> _The problem_:
Match the word "consentimiento". Return each line of the data below where it appears.

##### Records for the exercise

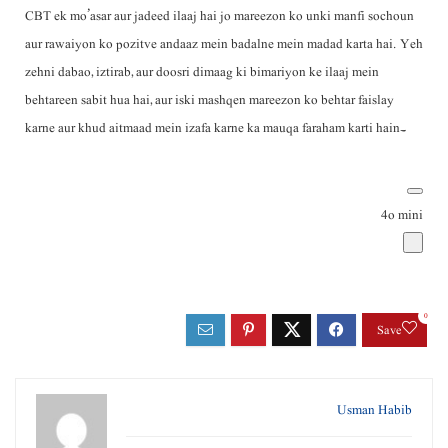
CBT ek mo’asar aur jadeed ilaaj hai jo mareezon ko unki manfi sochoun
aur rawaiyon ko pozitve andaaz mein badalne mein madad karta hai. Yeh
zehni dabao, iztirab, aur doosri dimaag ki bimariyon ke ilaaj mein
behtareen sabit hua hai, aur iski mashqen mareezon ko behtar faislay
karne aur khud aitmaad mein izafa karne ka mauqa faraham karti hain۔
4o mini
0
Save
Usman Habib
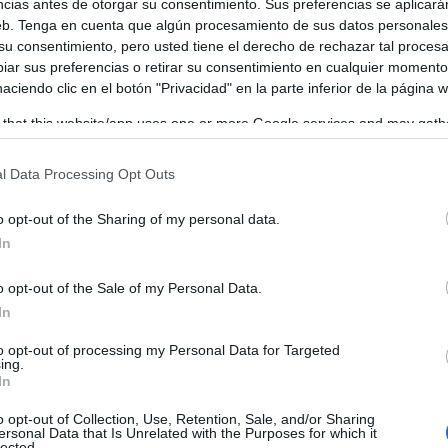
ncias antes de otorgar su consentimiento. Sus preferencias se aplicará
web. Tenga en cuenta que algún procesamiento de sus datos personale
 su consentimiento, pero usted tiene el derecho de rechazar tal proces
ar sus preferencias o retirar su consentimiento en cualquier momento
 haciendo clic en el botón "Privacidad" en la parte inferior de la página 
de Torrenueva
 that this website/app uses one or more Google services and may gath
u alcalde D. Raúl Bravo, ha presentado oficialmente el car
including but not limited to your visit or usage behaviour. You may click 
 to Google and its third-party tags to use your data for below specifi
l Data Processing Opt Outs
 Torrenueva
2 de agosto de 2
, que se celebrará el próximo
ogle consent section.
XVIII Semana Cultural de
lugar en el marco de la
o opt-out of the Sharing of my personal data.
idades locales, numerosos aficionados al flamenco y
In
o opt-out of the Sale of my Personal Data.
In
to opt-out of processing my Personal Data for Targeted
ing.
In
o opt-out of Collection, Use, Retention, Sale, and/or Sharing
ersonal Data that Is Unrelated with the Purposes for which it
lected.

##########

> _Exercise output_:
ncias antes de otorgar su consentimiento. Sus preferencias se aplicará
 su consentimiento, pero usted tiene el derecho de rechazar tal proces
ar sus preferencias o retirar su consentimiento en cualquier momento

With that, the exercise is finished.